Past Exhibitions > Faculty Spotlight 2022

Faculty Spotlight 2022
Faculty Spotlight 2022

Faculty Spotlight: Joseph Lawton, Casey Ruble, and David Storey
September 26 – November 5, 2022
Reception: Wednesday, October 12, 5 – 7pm

The Visual Arts Program at Fordham University is pleased to present the 2022 installment of our annual Faculty Spotlight exhibition. Each year three members from the Department of Theatre and Visual Art are asked to share a sampling of their creative production with the Fordham community. This year brings together work by Joseph Lawton, Casey Ruble, and David Storey.

Joseph Lawton contributes a series of black-and-white photographs of the New York State fair in Syracuse, the oldest state fair in the nation. Drawing over a million visitors during its roughly two-week run in late August and early September, the fair marks the last hurrah of summer and the start of fall for residents of Central New York.
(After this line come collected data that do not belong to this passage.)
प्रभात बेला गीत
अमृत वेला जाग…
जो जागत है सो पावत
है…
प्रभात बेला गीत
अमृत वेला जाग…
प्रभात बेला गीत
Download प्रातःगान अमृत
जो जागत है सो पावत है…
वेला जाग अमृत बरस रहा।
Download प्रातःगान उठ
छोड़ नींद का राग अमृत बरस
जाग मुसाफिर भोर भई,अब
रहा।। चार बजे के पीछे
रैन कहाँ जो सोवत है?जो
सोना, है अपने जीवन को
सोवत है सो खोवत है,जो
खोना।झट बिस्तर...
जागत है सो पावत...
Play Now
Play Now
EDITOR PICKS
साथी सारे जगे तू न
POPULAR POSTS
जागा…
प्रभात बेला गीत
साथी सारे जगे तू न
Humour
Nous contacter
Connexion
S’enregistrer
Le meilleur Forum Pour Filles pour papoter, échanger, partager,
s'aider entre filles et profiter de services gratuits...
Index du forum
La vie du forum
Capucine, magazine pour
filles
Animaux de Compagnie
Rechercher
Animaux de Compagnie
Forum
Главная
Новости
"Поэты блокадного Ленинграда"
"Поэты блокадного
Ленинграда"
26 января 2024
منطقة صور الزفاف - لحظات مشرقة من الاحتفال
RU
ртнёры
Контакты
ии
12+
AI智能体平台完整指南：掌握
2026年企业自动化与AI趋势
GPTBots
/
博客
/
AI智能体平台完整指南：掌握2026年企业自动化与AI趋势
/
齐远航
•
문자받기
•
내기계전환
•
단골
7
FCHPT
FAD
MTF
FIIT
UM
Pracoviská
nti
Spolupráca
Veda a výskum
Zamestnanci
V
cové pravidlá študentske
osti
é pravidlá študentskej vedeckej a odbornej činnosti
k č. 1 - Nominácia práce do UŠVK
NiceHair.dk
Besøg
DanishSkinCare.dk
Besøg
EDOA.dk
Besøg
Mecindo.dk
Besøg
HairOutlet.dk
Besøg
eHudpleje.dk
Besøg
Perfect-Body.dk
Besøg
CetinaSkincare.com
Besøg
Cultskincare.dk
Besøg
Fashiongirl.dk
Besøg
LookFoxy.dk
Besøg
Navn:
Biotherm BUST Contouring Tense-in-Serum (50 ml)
Lawton attended the fair with his family as a child, worked at one of its food concessions as a teenager, and has gone back to photograph it since the early 1980s. “Over the past forty years, regardless of where I might be, I return to Syracuse and try to go as many days as circumstances allow,” Lawton says. “The photographs here are a small selection printed this summer from a growing archive.”

Casey Ruble offers an artist book and selection of ink-on-paper paintings from her series Red Summer: A look at, and away from, America’s deadliest year of interracial violence through a re-rendering of the forty-seven portraits from that year in the collection of the Smithsonian’s National Portrait Gallery. Supported by a Smithsonian Artist Research Fellowship, this series re-renders every object in the collection of the National Portrait Gallery from the year 1919—the deadliest year of white-on-Black violence in U.S. history and, coincidentally, the year planning began on the museum—but with the sitter redacted, leaving only a ghostly outline. The National Portrait Gallery’s mission has been to display portraits of people who have made “significant contributions to the history, development, and culture of the people of the United States,” yet all of the subjects in the museum’s works from 1919 are white. By erasing those subjects and focusing instead on their surroundings, Red Summer implicitly asks: Whom have we been missing?
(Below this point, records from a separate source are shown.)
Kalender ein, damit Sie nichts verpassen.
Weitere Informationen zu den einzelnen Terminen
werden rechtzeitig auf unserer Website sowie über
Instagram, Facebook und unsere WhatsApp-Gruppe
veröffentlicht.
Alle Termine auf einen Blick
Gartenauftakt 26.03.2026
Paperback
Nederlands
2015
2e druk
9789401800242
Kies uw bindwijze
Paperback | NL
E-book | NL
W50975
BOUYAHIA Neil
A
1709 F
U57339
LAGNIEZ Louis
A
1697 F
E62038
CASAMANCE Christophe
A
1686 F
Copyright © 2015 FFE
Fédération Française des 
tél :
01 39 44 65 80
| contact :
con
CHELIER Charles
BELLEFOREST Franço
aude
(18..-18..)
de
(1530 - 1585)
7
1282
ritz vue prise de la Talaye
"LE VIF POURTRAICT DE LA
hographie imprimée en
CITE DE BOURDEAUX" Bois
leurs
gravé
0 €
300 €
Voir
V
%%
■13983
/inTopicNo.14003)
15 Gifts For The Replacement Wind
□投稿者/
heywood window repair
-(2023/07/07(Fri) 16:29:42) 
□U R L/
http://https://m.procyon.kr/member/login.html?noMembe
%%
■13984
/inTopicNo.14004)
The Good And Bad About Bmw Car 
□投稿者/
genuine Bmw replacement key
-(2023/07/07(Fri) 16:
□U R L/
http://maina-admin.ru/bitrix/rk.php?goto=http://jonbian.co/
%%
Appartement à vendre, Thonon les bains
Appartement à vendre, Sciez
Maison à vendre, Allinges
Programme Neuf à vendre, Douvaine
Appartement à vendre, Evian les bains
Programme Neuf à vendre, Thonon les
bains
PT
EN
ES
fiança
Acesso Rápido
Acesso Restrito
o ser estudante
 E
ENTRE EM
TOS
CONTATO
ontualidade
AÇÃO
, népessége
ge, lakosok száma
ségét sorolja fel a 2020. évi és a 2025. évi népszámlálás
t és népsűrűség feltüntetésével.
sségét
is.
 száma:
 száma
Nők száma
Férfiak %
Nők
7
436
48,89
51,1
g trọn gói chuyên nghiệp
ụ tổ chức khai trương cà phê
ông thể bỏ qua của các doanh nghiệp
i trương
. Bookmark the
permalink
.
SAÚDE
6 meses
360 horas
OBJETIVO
Since moving to New York from California many years ago, David Storey has made paintings that live on the wildly permeable boundaries of image and abstraction. He arrived in New York with a love of picture making, anecdote, and exuberant color, which were key elements of the Bay Area regionalism that shaped his work as a young painter. He continues to make abstract configurations that function as unique images while simultaneously presenting a non-literal and compelling theater of paint, color, and space. “Painting is the proper forum for the implication of an entire world,” Storey says. “These worlds can offer an endless, timeless vista seeming to have solid boundaries but presenting none. My paintings completely occupy a regenerated ‘present’ with every viewing.”
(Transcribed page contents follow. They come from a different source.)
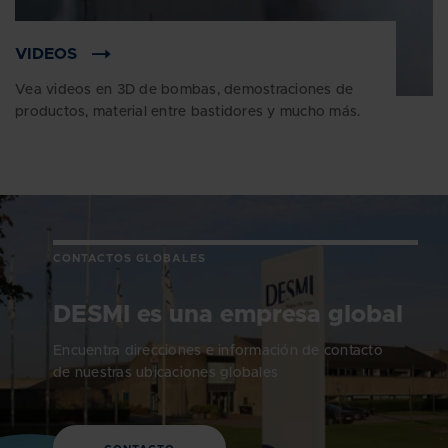
VIDEOS
Vea videos en 3D de bombas, demostraciones de
productos, material entre bastidores y mucho más.
CONTACTOS GLOBALES
DESMI es una empresa global
Encuentra direcciones e información de contacto
de nuestras ubicaciones globales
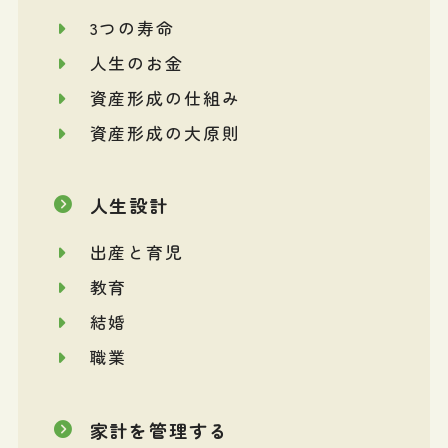
3つの寿命
人生のお金
資産形成の仕組み
資産形成の大原則
人生設計
出産と育児
教育
結婚
職業
家計を管理する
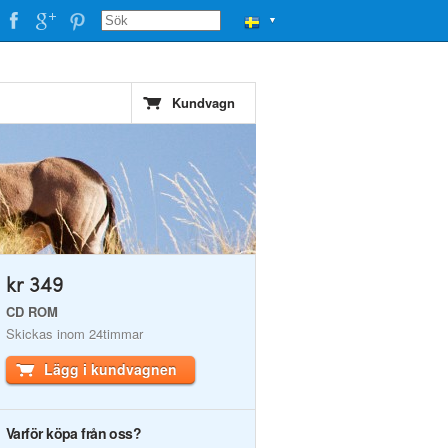
▼
Kundvagn
kr 349
CD ROM
Skickas inom 24timmar
Lägg i kundvagnen
Varför köpa från oss?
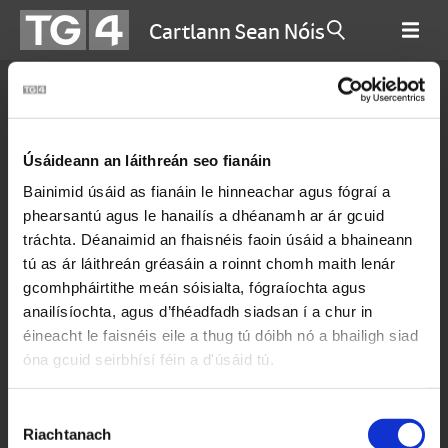
Cartlann Sean Nóis
Amhránaithe
Úsáideann an láithreán seo fianáin
A
B
C
D
E
Bainimid úsáid as fianáin le hinneachar agus fógraí a
F
G
H
I
J
phearsantú agus le hanailís a dhéanamh ar ár gcuid
tráchta. Déanaimid an fhaisnéis faoin úsáid a bhaineann
K
L
M
N
O
tú as ár láithreán gréasáin a roinnt chomh maith lenár
gcomhpháirtithe meán sóisialta, fógraíochta agus
P
Q
R
S
T
anailísíochta, agus d’fhéadfadh siadsan í a chur in
U
V
W
X
Y
éineacht le faisnéis eile a thug tú dóibh nó a bhailigh siad
óna gcuid seirbhísí féin a d'úsáid tú.
Z
Roghnú
Riachtanach
Toilithe
Caitlín Ní Chualáin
From abstract painting to street photography, experimental film to community-engaged projects, installation to institutional critique, design of the built environment to design of the page, Fordham’s Visual Arts faculty produce work in the wide range of creative practices and approaches that continue to make New York City one of the most vibrant art centers in the world—and Fordham an ideal place to study it.